I've been working in museums and archives in my career and learning how to preserve mainstream versions of history. This confrontation with mainsteam history has made me think that the versions of history with the most life and power are working class histories. And people have been fighting for them on my doorstep.

Above all I want to say if you want to talk about local history then you need to talk about grime. I'm also trying to talk about the internet today. For me it's always been a place of great possibility, and a place where people can share their art with enthusiastic peers. People of colour, specifically Black people, have been essential to the shaping of online culture and I wanna add a piece to that timeline. The story of Axe FM shows you the history of technology is Black history and working class history.

I spoke to various people involved in the project to find out what happened. From the radio's tech consultants to its young mentees, they explained to me how caring friendship and semi-familial ties were the most important part of a creative process. Let's go!

Clip: Scorcher, jermaine and ross flow

Ask a grime artist what influenced their craft most and they’ll say pirate radio. Axe FM was memorable for its clashes, which are one on one competitions where MCs slag each other off to try and be crowned winner by listeners.
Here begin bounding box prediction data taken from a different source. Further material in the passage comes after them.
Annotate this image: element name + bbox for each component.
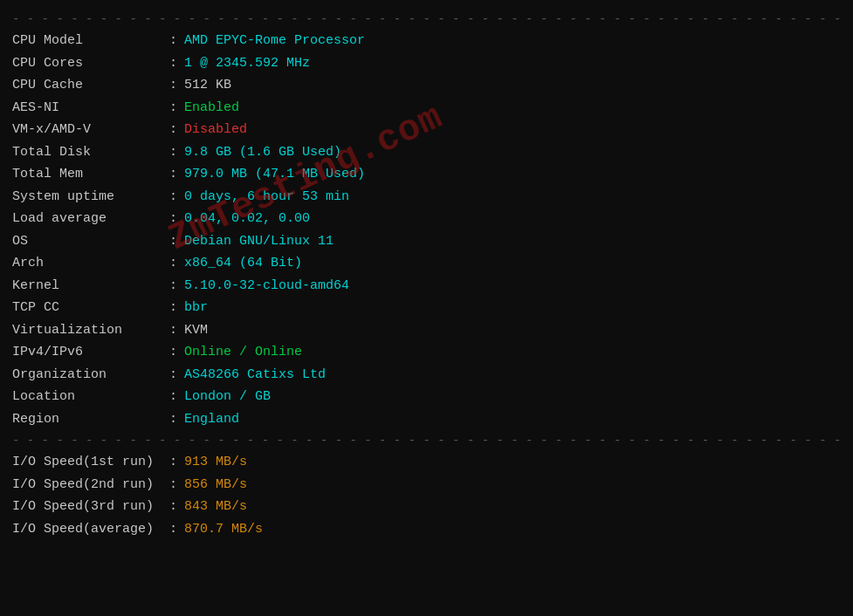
info-row: Organization: AS48266 Catixs Ltd xyxy=(12,364,841,387)
io-row-colon: : xyxy=(169,451,177,474)
info-row: Total Disk: 9.8 GB (1.6 GB Used) xyxy=(12,141,841,164)
io-row-label: I/O Speed(2nd run) xyxy=(12,474,169,496)
row-label: System uptime xyxy=(12,186,169,209)
row-value: 1 @ 2345.592 MHz xyxy=(184,52,310,75)
middle-divider: - - - - - - - - - - - - - - - - - - - - … xyxy=(12,434,841,448)
row-colon: : xyxy=(169,74,177,97)
row-label: IPv4/IPv6 xyxy=(12,341,169,364)
row-colon: : xyxy=(169,119,177,141)
io-row-value: 913 MB/s xyxy=(184,451,247,474)
row-value: KVM xyxy=(184,319,208,342)
io-row-colon: : xyxy=(169,496,177,518)
row-value: bbr xyxy=(184,297,208,319)
row-value: 5.10.0-32-cloud-amd64 xyxy=(184,275,349,298)
info-row: Region: England xyxy=(12,408,841,431)
info-row: System uptime: 0 days, 6 hour 53 min xyxy=(12,186,841,209)
row-value: 0.04, 0.02, 0.00 xyxy=(184,208,310,230)
info-row: VM-x/AMD-V: Disabled xyxy=(12,119,841,141)
io-speed-section: I/O Speed(1st run): 913 MB/sI/O Speed(2n… xyxy=(12,451,841,540)
info-row: Total Mem: 979.0 MB (47.1 MB Used) xyxy=(12,163,841,186)
info-row: IPv4/IPv6: Online / Online xyxy=(12,341,841,364)
row-label: Virtualization xyxy=(12,319,169,342)
row-label: OS xyxy=(12,230,169,253)
row-label: Total Disk xyxy=(12,141,169,164)
row-label: Kernel xyxy=(12,275,169,298)
row-colon: : xyxy=(169,230,177,253)
row-label: CPU Cache xyxy=(12,74,169,97)
row-colon: : xyxy=(169,30,177,52)
row-colon: : xyxy=(169,52,177,75)
terminal-output: - - - - - - - - - - - - - - - - - - - - … xyxy=(0,0,853,552)
row-value: Enabled xyxy=(184,97,239,120)
row-value: Online / Online xyxy=(184,341,302,364)
row-colon: : xyxy=(169,275,177,298)
info-row: AES-NI: Enabled xyxy=(12,97,841,120)
row-colon: : xyxy=(169,386,177,408)
io-row: I/O Speed(2nd run): 856 MB/s xyxy=(12,474,841,496)
info-row: Arch: x86_64 (64 Bit) xyxy=(12,252,841,275)
row-value: 0 days, 6 hour 53 min xyxy=(184,186,349,209)
row-value: AS48266 Catixs Ltd xyxy=(184,364,326,387)
info-row: Load average: 0.04, 0.02, 0.00 xyxy=(12,208,841,230)
info-row: Location: London / GB xyxy=(12,386,841,408)
row-label: AES-NI xyxy=(12,97,169,120)
row-colon: : xyxy=(169,163,177,186)
row-label: TCP CC xyxy=(12,297,169,319)
io-row-colon: : xyxy=(169,474,177,496)
row-value: London / GB xyxy=(184,386,271,408)
row-colon: : xyxy=(169,408,177,431)
io-row-value: 856 MB/s xyxy=(184,474,247,496)
row-label: Load average xyxy=(12,208,169,230)
row-value: AMD EPYC-Rome Processor xyxy=(184,30,365,52)
system-info-section: CPU Model: AMD EPYC-Rome ProcessorCPU Co… xyxy=(12,30,841,430)
row-label: Location xyxy=(12,386,169,408)
top-divider: - - - - - - - - - - - - - - - - - - - - … xyxy=(12,12,841,26)
row-label: Region xyxy=(12,408,169,431)
row-label: Organization xyxy=(12,364,169,387)
io-row-colon: : xyxy=(169,518,177,541)
row-label: CPU Model xyxy=(12,30,169,52)
io-row-label: I/O Speed(3rd run) xyxy=(12,496,169,518)
io-row-value: 843 MB/s xyxy=(184,496,247,518)
row-colon: : xyxy=(169,97,177,120)
row-value: Debian GNU/Linux 11 xyxy=(184,230,334,253)
info-row: OS: Debian GNU/Linux 11 xyxy=(12,230,841,253)
row-value: 9.8 GB (1.6 GB Used) xyxy=(184,141,341,164)
io-row: I/O Speed(3rd run): 843 MB/s xyxy=(12,496,841,518)
info-row: TCP CC: bbr xyxy=(12,297,841,319)
row-value: Disabled xyxy=(184,119,247,141)
row-colon: : xyxy=(169,208,177,230)
row-colon: : xyxy=(169,341,177,364)
io-row-label: I/O Speed(1st run) xyxy=(12,451,169,474)
row-colon: : xyxy=(169,252,177,275)
row-colon: : xyxy=(169,141,177,164)
row-label: VM-x/AMD-V xyxy=(12,119,169,141)
io-row-label: I/O Speed(average) xyxy=(12,518,169,541)
row-value: x86_64 (64 Bit) xyxy=(184,252,302,275)
info-row: Kernel: 5.10.0-32-cloud-amd64 xyxy=(12,275,841,298)
row-colon: : xyxy=(169,364,177,387)
io-row-value: 870.7 MB/s xyxy=(184,518,263,541)
row-colon: : xyxy=(169,297,177,319)
io-row: I/O Speed(average): 870.7 MB/s xyxy=(12,518,841,541)
row-value: 512 KB xyxy=(184,74,231,97)
row-label: CPU Cores xyxy=(12,52,169,75)
info-row: CPU Cores: 1 @ 2345.592 MHz xyxy=(12,52,841,75)
io-row: I/O Speed(1st run): 913 MB/s xyxy=(12,451,841,474)
info-row: CPU Model: AMD EPYC-Rome Processor xyxy=(12,30,841,52)
row-colon: : xyxy=(169,319,177,342)
row-label: Arch xyxy=(12,252,169,275)
info-row: Virtualization: KVM xyxy=(12,319,841,342)
row-colon: : xyxy=(169,186,177,209)
info-row: CPU Cache: 512 KB xyxy=(12,74,841,97)
row-label: Total Mem xyxy=(12,163,169,186)
row-value: England xyxy=(184,408,239,431)
row-value: 979.0 MB (47.1 MB Used) xyxy=(184,163,365,186)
But all radio sets were a chance for rhymers to use their wordplay and flow to impress.

The clip you just heard is from a Youtube video of Axe. There's a pixellated image there and it shows a small booth with grey walls. The back of the four bopping heads are Scorcher, whose verse you heard first, Skepta, who had the second verse, Scope, who was on decks who was a resident Axe DJ.

Grime MCs used wordplay to build up an inflated self-image and assert themselves. This was a big part of the craft, like how when you play sports, you present the most competitive side of yourself because it makes for a better game. And with all games, humour and not taking yourself too seriously was a big part of it. It showed in the cameraderie people had on air. For some it was their lyrics.

I love Terminator who is from Edmonton. His bars would be about destruction and theft, physically incapacitating guys in imaginative ways, kissing their mums.

Here's a clip from him at Axe.

Clip: Terminator, make you take annual leave flow


So good.

I wanted to hear the story of the station. So I've mentioned Pabs. I started reaching out to DJs at the station and family members that I mostly found through social media. They started fleshing out the story of the station.

Essentially Pabs got the idea after bouncing ideas off two younger people in his life: one was his foster brother, and another one a young rapper who called himself Rhymestein. This is around 2004, Pabs is in his mid 20s and Rhymes is in his late teens.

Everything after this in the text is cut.